While the state teachers union is pushing for raises in 2019, it is unclear whether the governor will support action on this right away.
Governor Eric Holcomb outlined his legislative priorities last week. His list includes increasing K-12 funding, but there is no specific mention of teacher compensation. On Monday morning, the Indiana State Teachers Association president shared what their group will be aiming for in the upcoming session.
"We need to pay competitive wages to not only attract quality teachers but to keep them," said Teresa Meredith, ISTA president and teacher. "Right now, that’s not happening."
Meredith said teachers are leaving for neighboring states where salaries are better.
"This issue can't wait," Meredith said. "We expect action in 2019."

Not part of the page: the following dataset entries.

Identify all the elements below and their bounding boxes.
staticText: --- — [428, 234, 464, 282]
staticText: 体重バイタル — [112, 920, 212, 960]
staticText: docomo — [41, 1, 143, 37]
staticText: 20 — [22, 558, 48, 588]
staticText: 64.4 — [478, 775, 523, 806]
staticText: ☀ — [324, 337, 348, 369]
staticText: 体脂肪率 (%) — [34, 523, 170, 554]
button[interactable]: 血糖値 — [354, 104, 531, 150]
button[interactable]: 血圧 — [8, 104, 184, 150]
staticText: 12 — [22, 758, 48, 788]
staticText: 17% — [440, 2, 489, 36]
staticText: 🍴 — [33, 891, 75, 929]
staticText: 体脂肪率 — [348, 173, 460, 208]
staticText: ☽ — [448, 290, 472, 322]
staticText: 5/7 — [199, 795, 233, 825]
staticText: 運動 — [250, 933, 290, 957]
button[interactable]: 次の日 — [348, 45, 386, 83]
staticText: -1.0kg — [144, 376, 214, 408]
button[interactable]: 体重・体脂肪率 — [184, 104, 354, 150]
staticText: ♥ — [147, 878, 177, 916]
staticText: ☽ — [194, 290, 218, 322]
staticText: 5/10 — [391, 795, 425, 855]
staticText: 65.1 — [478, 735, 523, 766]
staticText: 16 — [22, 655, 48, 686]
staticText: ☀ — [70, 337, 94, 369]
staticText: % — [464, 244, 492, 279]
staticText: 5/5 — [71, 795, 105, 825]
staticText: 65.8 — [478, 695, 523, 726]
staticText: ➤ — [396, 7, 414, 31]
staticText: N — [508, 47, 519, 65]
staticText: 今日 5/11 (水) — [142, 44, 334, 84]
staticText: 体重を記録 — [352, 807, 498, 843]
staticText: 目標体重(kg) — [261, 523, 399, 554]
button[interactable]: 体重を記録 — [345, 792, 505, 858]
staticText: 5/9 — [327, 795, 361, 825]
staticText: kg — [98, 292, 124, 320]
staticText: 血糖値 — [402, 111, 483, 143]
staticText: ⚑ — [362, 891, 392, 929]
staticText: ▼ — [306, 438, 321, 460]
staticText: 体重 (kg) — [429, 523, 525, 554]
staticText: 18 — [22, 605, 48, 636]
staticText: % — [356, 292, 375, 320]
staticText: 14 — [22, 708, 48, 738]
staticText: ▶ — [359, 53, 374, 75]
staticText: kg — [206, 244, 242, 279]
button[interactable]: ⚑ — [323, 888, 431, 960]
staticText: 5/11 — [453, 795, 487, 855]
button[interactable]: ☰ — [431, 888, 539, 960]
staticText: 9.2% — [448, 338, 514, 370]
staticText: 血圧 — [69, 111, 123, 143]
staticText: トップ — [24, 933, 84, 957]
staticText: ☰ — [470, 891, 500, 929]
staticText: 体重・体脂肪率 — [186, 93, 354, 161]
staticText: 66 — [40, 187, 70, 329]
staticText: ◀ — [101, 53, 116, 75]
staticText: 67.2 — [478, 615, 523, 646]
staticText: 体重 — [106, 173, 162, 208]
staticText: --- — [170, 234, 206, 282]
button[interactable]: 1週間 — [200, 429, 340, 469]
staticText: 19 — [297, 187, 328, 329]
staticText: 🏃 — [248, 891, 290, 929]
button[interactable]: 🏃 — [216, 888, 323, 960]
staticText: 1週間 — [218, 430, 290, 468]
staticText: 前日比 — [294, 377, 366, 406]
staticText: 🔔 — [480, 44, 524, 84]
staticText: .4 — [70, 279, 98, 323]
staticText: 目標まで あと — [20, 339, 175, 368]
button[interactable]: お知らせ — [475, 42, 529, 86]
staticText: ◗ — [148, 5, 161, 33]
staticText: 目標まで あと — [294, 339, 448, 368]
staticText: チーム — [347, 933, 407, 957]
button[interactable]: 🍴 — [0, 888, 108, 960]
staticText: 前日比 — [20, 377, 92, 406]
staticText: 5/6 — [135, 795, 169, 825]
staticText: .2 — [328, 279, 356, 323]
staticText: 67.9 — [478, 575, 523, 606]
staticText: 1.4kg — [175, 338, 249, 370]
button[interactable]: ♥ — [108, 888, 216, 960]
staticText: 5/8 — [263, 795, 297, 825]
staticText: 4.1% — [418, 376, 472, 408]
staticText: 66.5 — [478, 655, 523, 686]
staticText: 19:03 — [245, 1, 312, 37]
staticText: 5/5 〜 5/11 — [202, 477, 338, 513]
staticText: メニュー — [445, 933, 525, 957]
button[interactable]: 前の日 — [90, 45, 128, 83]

Gov. Holcomb share similar concerns during his press event last week but stopped short of calling for immediate change.
"We look to over the next two biennium, 2019 and 2021, get the state of Indiana in a place where we can provide a significant increase to our teacher salaries," Holcomb said. "We want to do it right and it’s a big number. We have some ground to make up here."
But, Meredith emphasized educators feel a sense of urgency with this.
"Elected leaders must do more to declare teacher compensation a priority," Meredith said.
According to the National Education Association, Indiana teachers had an average salary of $54,308 in 2017. Michigan, Ohio, Wisconsin and Illinois all have higher average salaries. Indiana is ahead of Kentucky when it comes to teacher pay.
But, the request for teachers raises from ISTA comes at a time when the state is also hoping to address the finances of the struggling Department of Child Services.
"We do know there will be serious pull in addressing those needs in DCS," Holcomb said. "We can’t look the other way."
The ISTA president said they will take the lead from their members when it comes to any demonstrations like walkouts, depending on how things develop at the Statehouse.